Aktuell wird in Pressemitteilungen und Presseartikeln suggeriert, dass die SAGA entschieden habe, aktuell 1.000 Wohnungen en Bloc zu verkaufen. Diese Behauptung ist falsch.

Richtig ist: 2002 hatte die SAGA ihr Verkaufsprogramm „endlich meins“ gestartet. Schon 2008 wurden insbesondere mit Blick auf die sich abzeichnende Anspannung des Hamburger Wohnungsmarktes die sogenannte Anprivatisierung von neuen Wohnanlagen beendet. Grundsätzlich wurden danach nur noch einzelne „Restanten“ aus ehemals anprivatisierten Anlagen verkauft.

Dabei war und ist es erklärtes Ziel, an den jeweiligen Mieter einer Wohnung zu verkaufen – und das mit Abschlag und ohne Provision.

SAGA Mieter können diese Wohnungen kaufen, müssen aber ausdrücklich nicht. Erst wenn ein Mieter auszieht, ohne am Kauf interessiert zu sein, kommt ein Verkauf der Leerwohnung für Selbstnutzer in Frage. Ein Verkauf von Leerwohnungen im Höchstgebotsverfahren erfolgt nur dann, wenn eine hohe Nachfrage etwa in begehrten Lagen gegeben ist, um eine objektivierte Auswahl des Käufers sicherzustellen.

Alle Käufer einer SAGA-Wohnung müssen sich grundsätzlich verpflichten, die Wohnung 8 Jahre lang selbst zu nutzen. Die SAGA sichert sich ferner ein 30-jähriges Rückkaufsrecht für den Fall der Weiterveräußerung. So wird die Spekulation mit ehemaligen SAGA-Wohnungen dauerhaft verhindert.
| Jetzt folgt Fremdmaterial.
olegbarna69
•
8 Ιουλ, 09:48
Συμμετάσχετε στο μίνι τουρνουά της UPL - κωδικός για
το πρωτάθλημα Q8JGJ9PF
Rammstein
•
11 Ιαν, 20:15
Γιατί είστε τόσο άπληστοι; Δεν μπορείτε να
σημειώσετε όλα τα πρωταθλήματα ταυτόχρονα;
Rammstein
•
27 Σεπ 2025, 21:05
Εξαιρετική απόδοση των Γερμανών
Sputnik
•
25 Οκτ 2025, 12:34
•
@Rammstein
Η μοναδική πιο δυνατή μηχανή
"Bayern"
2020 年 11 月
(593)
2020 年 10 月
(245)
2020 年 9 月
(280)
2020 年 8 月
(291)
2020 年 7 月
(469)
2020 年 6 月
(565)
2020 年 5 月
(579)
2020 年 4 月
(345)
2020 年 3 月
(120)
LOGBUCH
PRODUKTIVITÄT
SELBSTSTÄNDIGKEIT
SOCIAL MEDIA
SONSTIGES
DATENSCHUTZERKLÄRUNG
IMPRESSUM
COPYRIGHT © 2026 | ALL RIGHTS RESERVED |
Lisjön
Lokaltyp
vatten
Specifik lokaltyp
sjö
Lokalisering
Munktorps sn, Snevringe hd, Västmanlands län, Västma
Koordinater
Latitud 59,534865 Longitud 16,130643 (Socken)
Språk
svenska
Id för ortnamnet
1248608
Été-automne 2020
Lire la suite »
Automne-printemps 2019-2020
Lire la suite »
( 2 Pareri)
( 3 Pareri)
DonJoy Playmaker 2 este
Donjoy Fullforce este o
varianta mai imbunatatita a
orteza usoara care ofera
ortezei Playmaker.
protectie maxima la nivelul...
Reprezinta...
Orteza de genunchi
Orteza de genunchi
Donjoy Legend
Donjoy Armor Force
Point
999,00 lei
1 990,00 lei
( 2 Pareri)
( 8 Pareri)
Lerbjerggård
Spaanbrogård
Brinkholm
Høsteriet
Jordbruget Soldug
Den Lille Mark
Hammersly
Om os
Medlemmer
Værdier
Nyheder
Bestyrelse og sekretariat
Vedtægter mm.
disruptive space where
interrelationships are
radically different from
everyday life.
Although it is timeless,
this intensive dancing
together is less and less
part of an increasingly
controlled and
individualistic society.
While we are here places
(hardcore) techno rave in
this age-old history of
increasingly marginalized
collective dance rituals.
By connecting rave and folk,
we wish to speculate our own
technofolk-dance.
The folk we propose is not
Mit Blick auf die weiterhin sehr hohe Nachfrage insbesondere in sogenannten Szenelagen auch in Folge der dauerhaften EZB-Niedrigzinspolitik nimmt die SAGA im Rahmen des Verkaufs im Höchstgebotsverfahren eine spekulative Kaufpreisentwicklung wahr, an der sich das Unternehmen ausdrücklich nicht beteiligen möchte. Aus diesem Grund hat die SAGA Unternehmensgruppe vor mehr als einem halben Jahr den Verkauf von Leerwohnungen in sogenannten Szene-Vierteln wie etwa in Ottensen oder St. Georg oder auch der Steenkamp Siedlung gestoppt. Freiwerdende Wohnungen in diesen Vierteln gehen wieder in den üblichen Vermietungsprozess.

Richtig ist, dass weiterhin rund 1.000 Wohnungen für Mieter oder Selbstnutzer zum Verkauf stehen – und zwar als „Restanten“ in anprivatisierten Anlagen verstreut über das gesamte Stadtgebiet.